> YOUR OBJECTIVE: Print the data once more, exactly as given. Drop the pictures.

···

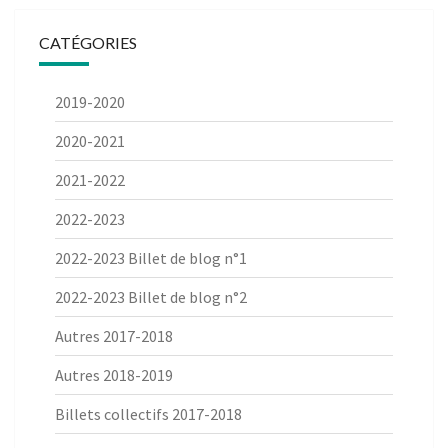
CATÉGORIES
2019-2020
2020-2021
2021-2022
2022-2023
2022-2023 Billet de blog n°1
2022-2023 Billet de blog n°2
Autres 2017-2018
Autres 2018-2019
Billets collectifs 2017-2018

···

> SOLUTION FOR THIS EXERCISE:
CATÉGORIES
2019-2020
2020-2021
2021-2022
2022-2023
2022-2023 Billet de blog n°1
2022-2023 Billet de blog n°2
Autres 2017-2018
Autres 2018-2019
Billets collectifs 2017-2018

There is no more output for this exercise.